Vanderbilt University Institute of Imaging Science, Vanderbilt University Medical Center, Nashville, TN, USA.
Curr Mol Med. 2012 May;12(4):458-66. doi: 10.2174/156652412800163361.
Previous studies have demonstrated the feasibility of translocator protein (TSPO) imaging to visualize and quantify human breast adenocarcinoma (MDA-MB-231) cells in vivo using a TSPO-targeted near-infrared (NIR) probe (NIR-conPK11195). This study aimed to extend the use of the TSPO-targeted probe to a more biologically relevant and clinically important tumor microenvironment as well as to assess our ability to longitudinally detect the presence and progression of breast cancer cells in the brain. The in vivo biodistribution and accumulation of NIR-conPK11195 and free (unconjugated) NIR dye were quantitatively evaluated in intracranial MDA-MB-231-bearing mice and non-tumor-bearing control mice longitudinally once a week from two to five weeks post-inoculation. The in vivo time-activity curves illustrate distinct clearance profiles for NIR-conPK11195 and free NIR dye, resulting in preferential accumulation of the TSPO-targeted probe in the intracranial tumor bearing hemisphere (TBH) with significant tumor contrast over normal muscle tissue (p < 0.005 at five weeks; p < 0.01 at four weeks). In addition, the TSPO-labeled TBHs demonstrated significant contrast over the TBHs of mice injected with free NIR dye (p < 0.001 at four and five weeks) as well as over the TSPO-labeled non-tumor-bearing hemispheres (NTBHs) of control mice (p < 0.005 at four and five weeks). Overall, TSPO-targeted molecular imaging appears useful for visualizing and quantifying breast cancer xenografts propagated in the murine brain and may assist in preclinical detection, diagnosis and monitoring of metastatic disease as well as drug discovery. Furthermore, these results indicate it should be possible to perform TSPO-imaging of breast cancer cells in the brain using radiolabeled TSPO-targeted agents, particularly in light of the fact that [11C]-labeled TSPO probes such as [11C]-PK 11195 have been successfully used to image gliomas in the clinic.

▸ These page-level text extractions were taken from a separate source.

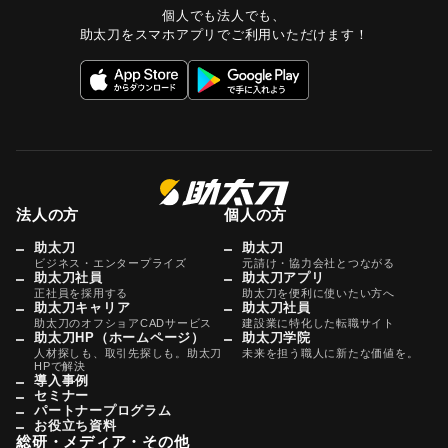
個人でも法人でも、
助太刀をスマホアプリでご利用いただけます！
法人の方
個人の方
助太刀
助太刀
ビジネス・エンタープライズ
元請け・協力会社とつながる
助太刀社員
助太刀アプリ
正社員を採用する
助太刀を便利に使いたい方へ
助太刀キャリア
助太刀社員
助太刀のオフショアCADサービス
建設業に特化した転職サイト
助太刀HP（ホームページ）
助太刀学院
人材探しも、取引先探しも。助太刀
未来を担う職人に新たな価値を。
HPで解決
導入事例
セミナー
パートナープログラム
お役立ち資料
総研・メディア・その他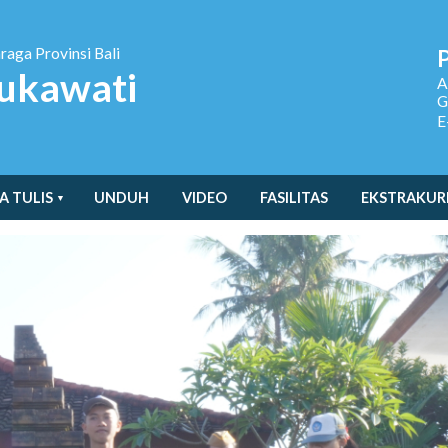
hraga
Provinsi Bali
ukawati
A
G
E
A TULIS
UNDUH
VIDEO
FASILITAS
EKSTRAKUR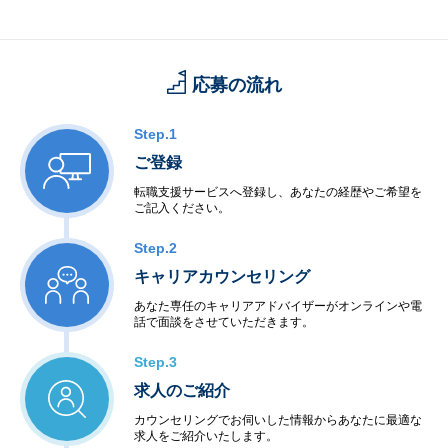
応募の流れ
Step.1
ご登録
転職支援サービスへ登録し、あなたの経歴やご希望を
ご記入ください。
Step.2
キャリアカウンセリング
あなた専任のキャリアアドバイザーがオンラインや電
話で面談をさせていただきます。
Step.3
求人のご紹介
カウンセリングでお伺いした情報からあなたに最適な
求人をご紹介いたします。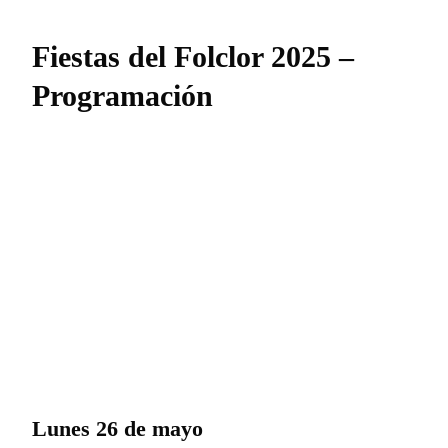
Fiestas del Folclor 2025 –
Programación
Lunes 26 de mayo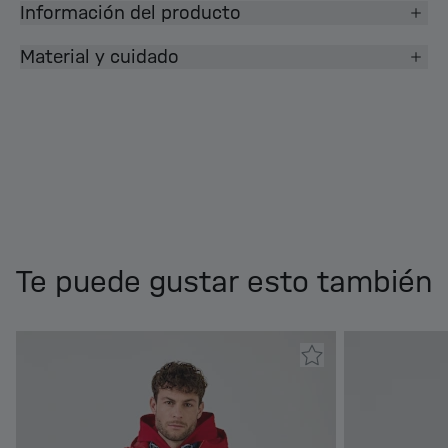
Información del producto
Material y cuidado
Te puede gustar esto también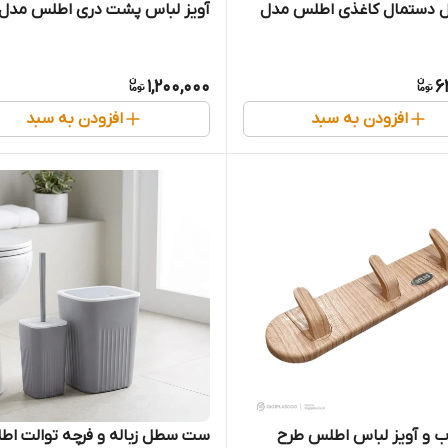
ول دستمال کاغذی اطلس مدل
آویز لباس پشت دری اطلس مدل 
1,200,000
6
افزودن به سبد
افزودن به سبد
ب و آویز لباس اطلس طرح
ست سطل زباله و فرچه توالت ا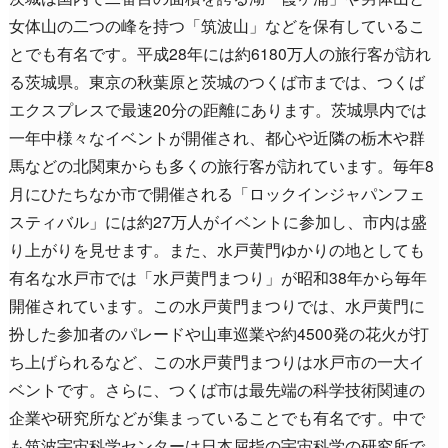
女体山の二つの峰を持つ「筑波山」などを保有しているこ
とでも有名です。平成28年には約6180万人の旅行客が訪れ
る茨城県。東京の秋葉原と茨城のつくば市までは、つくば
エクスプレスで最速20分の距離にあります。茨城県内では
一年中様々なイベントが開催され、都心や近隣の栃木や群
馬などの北関東からも多くの旅行客が訪れています。毎年8
月にひたちなか市で開催される「ロックインジャパンフェ
スティバル」には約27万人がイベントに参加し、市内は盛
り上がりを見せます。また、水戸黄門ゆかりの地としても
有名な水戸市では「水戸黄門まつり」が昭和38年から毎年
開催されています。この水戸黄門まつりでは、水戸黄門に
扮した参加者のパレードや山車巡業や約4500発の花火が打
ち上げられるなど、この水戸黄門まつりは水戸市の一大イ
ベントです。さらに、つくば市は最先端の科学技術関連の
企業や研究所などが集まっていることでも有名です。中で
も筑波宇宙科学センターは日本屈指の宇宙科学の研究所で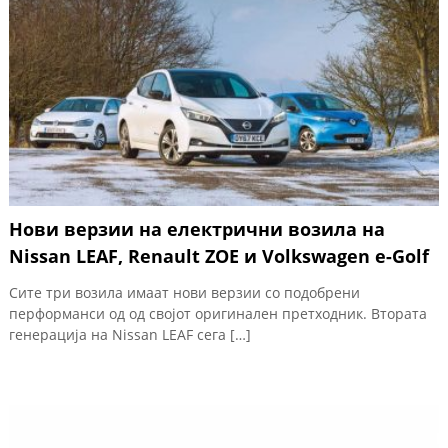
Нови верзии на електрични возила на
Nissan LEAF, Renault ZOE и Volkswagen e-Golf
Сите три возила имаат нови верзии со подобрени
перформанси од од својот оригинален претходник. Втората
генерација на Nissan LEAF сега […]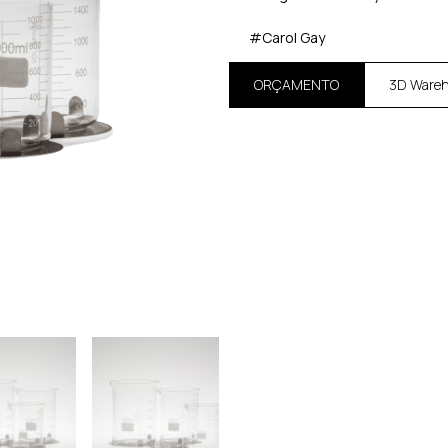
#Carol Gay
ORÇAMENTO
3D Ware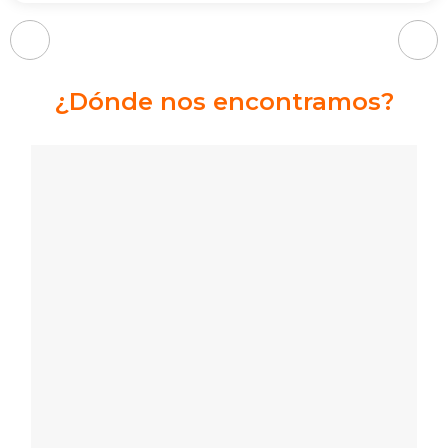
¿Dónde nos encontramos?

先前的研究已经证明,使用 TSPO 靶向近红外(NIR)探针(NIR-conPK11195)对活体人乳腺癌 MDA-MB-231 细胞进行可视化和定量是可行的。本研究旨在将 TSPO 靶向探针的用途扩展到更具生物学相关性和临床重要性的肿瘤微环境,并评估我们在大脑中纵向检测乳腺癌细胞存在和进展的能力。在颅内 MDA-MB-231 荷瘤小鼠和非荷瘤对照小鼠中,每周一次,从接种后两周到五周,定量评估 NIR-conPK11195 和游离(未结合)NIR 染料的体内生物分布和积累。体内时间-活性曲线说明了 NIR-conPK11195 和游离 NIR 染料的清除特征明显不同,导致 TSPO 靶向探针优先在颅内肿瘤荷瘤半球(TBH)中积累,与正常肌肉组织有显著的肿瘤对比度(五周时 p < 0.005;四周时 p < 0.01)。此外,TSPO 标记的 TBH 与注射游离 NIR 染料的小鼠的 TBH(四周和五周时 p < 0.001)以及对照小鼠的 TSPO 标记的非肿瘤荷瘤半球(NTBH)相比,具有显著的对比度(四周和五周时 p < 0.005)。总之,TSPO 靶向的分子成像似乎可用于可视化和定量检测在鼠脑中传播的乳腺癌异种移植物,并且可能有助于临床前检测、诊断和监测转移性疾病以及药物发现。此外,这些结果表明,使用放射性标记的 TSPO 靶向剂对脑内乳腺癌细胞进行 TSPO 成像应该是可行的,特别是考虑到[11C]-标记的 TSPO 探针,如[11C]-PK 11195,已经成功地用于临床中的脑胶质瘤成像。